Supplied data:
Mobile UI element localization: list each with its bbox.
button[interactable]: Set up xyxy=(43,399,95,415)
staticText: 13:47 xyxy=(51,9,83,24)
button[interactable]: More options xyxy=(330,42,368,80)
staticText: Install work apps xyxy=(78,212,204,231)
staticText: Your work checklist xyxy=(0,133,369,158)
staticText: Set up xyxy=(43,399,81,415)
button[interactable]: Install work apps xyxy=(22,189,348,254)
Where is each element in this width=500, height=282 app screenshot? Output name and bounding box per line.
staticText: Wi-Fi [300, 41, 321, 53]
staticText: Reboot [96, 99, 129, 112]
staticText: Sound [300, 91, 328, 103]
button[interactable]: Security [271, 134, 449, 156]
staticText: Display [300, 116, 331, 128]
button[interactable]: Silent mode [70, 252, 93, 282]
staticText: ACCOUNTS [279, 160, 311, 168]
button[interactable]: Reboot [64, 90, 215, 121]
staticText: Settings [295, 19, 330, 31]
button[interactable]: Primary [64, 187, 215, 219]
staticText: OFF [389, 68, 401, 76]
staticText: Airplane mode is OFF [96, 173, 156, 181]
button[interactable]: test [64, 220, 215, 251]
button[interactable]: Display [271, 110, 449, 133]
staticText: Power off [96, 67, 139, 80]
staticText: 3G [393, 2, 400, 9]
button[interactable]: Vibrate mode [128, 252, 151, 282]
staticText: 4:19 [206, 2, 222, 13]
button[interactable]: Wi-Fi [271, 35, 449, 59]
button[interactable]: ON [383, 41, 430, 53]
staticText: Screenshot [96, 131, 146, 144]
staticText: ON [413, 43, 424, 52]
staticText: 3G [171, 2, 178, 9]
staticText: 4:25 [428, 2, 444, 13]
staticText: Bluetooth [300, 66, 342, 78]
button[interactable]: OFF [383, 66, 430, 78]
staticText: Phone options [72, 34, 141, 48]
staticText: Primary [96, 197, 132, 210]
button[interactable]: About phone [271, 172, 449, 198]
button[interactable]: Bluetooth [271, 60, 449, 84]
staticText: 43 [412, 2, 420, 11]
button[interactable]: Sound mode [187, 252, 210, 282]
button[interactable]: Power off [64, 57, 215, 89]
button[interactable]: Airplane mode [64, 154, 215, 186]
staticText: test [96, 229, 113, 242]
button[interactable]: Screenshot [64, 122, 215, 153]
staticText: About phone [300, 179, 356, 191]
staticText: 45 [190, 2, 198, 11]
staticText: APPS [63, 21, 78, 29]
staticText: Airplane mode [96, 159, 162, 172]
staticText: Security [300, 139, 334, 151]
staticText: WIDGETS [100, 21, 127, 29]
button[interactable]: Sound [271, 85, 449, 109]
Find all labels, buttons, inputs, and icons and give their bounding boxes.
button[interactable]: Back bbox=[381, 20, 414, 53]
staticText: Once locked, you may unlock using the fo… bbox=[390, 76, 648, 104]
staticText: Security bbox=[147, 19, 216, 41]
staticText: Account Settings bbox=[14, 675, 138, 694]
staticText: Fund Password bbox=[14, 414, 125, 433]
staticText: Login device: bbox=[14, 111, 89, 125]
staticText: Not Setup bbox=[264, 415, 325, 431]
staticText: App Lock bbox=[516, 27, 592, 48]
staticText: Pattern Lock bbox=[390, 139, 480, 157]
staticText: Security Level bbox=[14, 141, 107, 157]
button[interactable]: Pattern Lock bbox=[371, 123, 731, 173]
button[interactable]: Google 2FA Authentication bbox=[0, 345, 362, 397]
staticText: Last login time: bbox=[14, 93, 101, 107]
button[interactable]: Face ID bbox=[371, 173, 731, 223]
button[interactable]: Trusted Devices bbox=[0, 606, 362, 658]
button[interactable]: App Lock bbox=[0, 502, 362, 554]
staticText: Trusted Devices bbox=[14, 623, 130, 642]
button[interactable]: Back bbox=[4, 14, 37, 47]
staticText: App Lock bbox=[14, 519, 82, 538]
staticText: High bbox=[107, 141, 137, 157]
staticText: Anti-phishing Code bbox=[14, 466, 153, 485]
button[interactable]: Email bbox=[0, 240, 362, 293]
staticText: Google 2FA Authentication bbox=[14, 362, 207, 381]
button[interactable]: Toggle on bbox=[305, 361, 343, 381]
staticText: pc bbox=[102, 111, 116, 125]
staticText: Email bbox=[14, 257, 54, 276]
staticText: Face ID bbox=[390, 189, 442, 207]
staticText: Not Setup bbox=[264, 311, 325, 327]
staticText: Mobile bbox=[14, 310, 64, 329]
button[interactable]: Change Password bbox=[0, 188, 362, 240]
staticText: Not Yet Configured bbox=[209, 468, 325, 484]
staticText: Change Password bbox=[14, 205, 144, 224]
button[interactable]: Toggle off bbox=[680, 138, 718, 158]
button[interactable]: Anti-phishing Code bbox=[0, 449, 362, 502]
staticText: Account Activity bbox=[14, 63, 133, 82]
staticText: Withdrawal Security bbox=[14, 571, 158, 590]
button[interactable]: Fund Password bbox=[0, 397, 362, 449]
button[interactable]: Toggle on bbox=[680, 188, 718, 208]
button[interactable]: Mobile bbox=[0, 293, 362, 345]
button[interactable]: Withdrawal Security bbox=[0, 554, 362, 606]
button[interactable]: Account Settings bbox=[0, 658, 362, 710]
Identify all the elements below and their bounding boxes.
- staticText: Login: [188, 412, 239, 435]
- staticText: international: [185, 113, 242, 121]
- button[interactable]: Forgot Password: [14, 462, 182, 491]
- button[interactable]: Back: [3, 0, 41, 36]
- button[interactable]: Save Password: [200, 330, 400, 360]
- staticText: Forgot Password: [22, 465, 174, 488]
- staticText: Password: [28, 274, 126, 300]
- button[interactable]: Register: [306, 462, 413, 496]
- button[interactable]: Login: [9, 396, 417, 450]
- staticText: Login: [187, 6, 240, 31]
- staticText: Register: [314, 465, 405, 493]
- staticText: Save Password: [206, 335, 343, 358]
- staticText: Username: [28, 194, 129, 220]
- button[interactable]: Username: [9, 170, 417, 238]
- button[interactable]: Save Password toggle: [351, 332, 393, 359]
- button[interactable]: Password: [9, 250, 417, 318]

Task to carry out: Copy every line from the data that includes the string "Setup".

Result:
staticText: Not Setup bbox=[264, 415, 325, 431]
staticText: Not Setup bbox=[264, 311, 325, 327]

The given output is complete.